As part of Fordham Law’s commitment to making professionalism a core part of legal education, the Law School recently held its first ever spring orientation for first-year law students returning from their winter break. In preparation, every student completed a set of online modules developed by Open Mind, an organization dedicated to fostering understanding across differences by teaching concepts from moral and social psychology. In the class session, students focused on recognizing cognitive distortions and constructively engaging with each other on contemporary legal issues, including artificial intelligence, LGBTQ rights, immigration, abortion, incarceration, and drug decriminalization. Students practiced identifying the moral foundations underlying their positions and crafting arguments that appealed to the moral foundations of students who disagreed with them. The session was designed to teach students how to disagree for understanding, and how to make more compelling legal arguments by expanding their moral foundation perspective.

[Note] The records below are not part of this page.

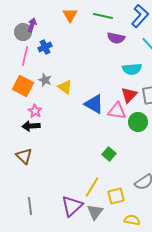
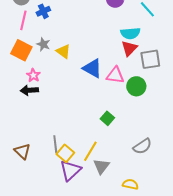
red triangle: (129, 95) -> (129, 48), moved
brown triangle: (24, 156) -> (22, 151), moved
yellow square: (116, 196) -> (65, 153), moved, turned -36
gray line: (30, 206) -> (55, 144), moved
gray triangle: (95, 212) -> (101, 166), moved

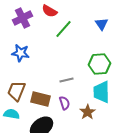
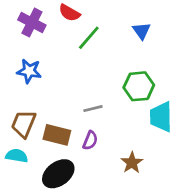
purple cross: (23, 18) -> (32, 22), turned -36
cyan trapezoid: (102, 92) -> (161, 117), moved
purple semicircle: (65, 103) -> (90, 140), turned 40
brown star: (88, 112) -> (132, 163), moved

Rosevelie Márquez Morales ’02, adjunct professor and East Coast diversity director at Sidley Austin LLP, taught the session on cultivating inclusive environments, opening with Chimamanda Ngozi Adichie’s TED Talk, “The Danger of a Single Story.” She offered students strategies for interrupting bias and becoming an inclusive leader. Professor Morales offered recommendations for allyship, and introduced students to “imposter syndrome,” which is felt by many law students, as well as 65 percent of the legal profession. Students practiced recognizing situations in which people were treated with bias, by analyzing a series of hypotheticals about lawyers and law students. They left armed with tools for fostering greater inclusion in their classrooms and work places.
Why hold an orientation at the start of the spring semester? “Fall orientation is just too early,” Sugin explained. “Now, the students know each other well enough to have the difficult conversations that people in a community should have. They recognized some of their differences in background, identity, and politics, but were able to come together and seek common ground.”
Rounding out the day’s events was an open discussion with Dean Matthew Diller. After the tumult of the first semester of law school and before diving into the second, the forum was an opportunity to take a moment to ask, “What does the law school experience mean as a whole?” Dean Diller also asked students how the first semester did or did not meet their expectations, inviting them to share what surprised them. The freewheeling discussion then turned to the rule of law, a persistent theme in current headlines.
“Professionalism is the most important thing students need, and it is the biggest hole in law school curriculum,” emphasized Sugin. “At Fordham, we are committed to helping students develop into lawyers who can work effectively with everyone.”